Print the data below exactly as it appears.

## Material provided
Content starts

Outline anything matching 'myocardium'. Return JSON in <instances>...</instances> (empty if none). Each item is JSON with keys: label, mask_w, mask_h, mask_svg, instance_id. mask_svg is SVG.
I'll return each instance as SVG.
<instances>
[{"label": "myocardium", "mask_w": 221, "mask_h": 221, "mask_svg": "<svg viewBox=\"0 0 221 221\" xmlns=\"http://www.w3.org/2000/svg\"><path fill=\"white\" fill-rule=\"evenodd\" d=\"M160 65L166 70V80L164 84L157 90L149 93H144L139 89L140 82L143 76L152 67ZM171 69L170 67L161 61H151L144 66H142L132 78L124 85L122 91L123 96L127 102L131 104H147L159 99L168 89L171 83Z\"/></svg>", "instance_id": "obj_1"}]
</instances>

Content ends

## Answer box
Outline anything matching 'myocardium'. Return JSON in <instances>...</instances> (empty if none). Each item is JSON with keys: label, mask_w, mask_h, mask_svg, instance_id. mask_svg is SVG.
I'll return each instance as SVG.
<instances>
[{"label": "myocardium", "mask_w": 221, "mask_h": 221, "mask_svg": "<svg viewBox=\"0 0 221 221\" xmlns=\"http://www.w3.org/2000/svg\"><path fill=\"white\" fill-rule=\"evenodd\" d=\"M160 65L166 70V80L164 84L157 90L149 93H144L139 89L140 82L143 76L152 67ZM171 69L170 67L161 61H151L144 66H142L132 78L124 85L122 91L123 96L127 102L131 104H147L159 99L168 89L171 83Z\"/></svg>", "instance_id": "obj_1"}]
</instances>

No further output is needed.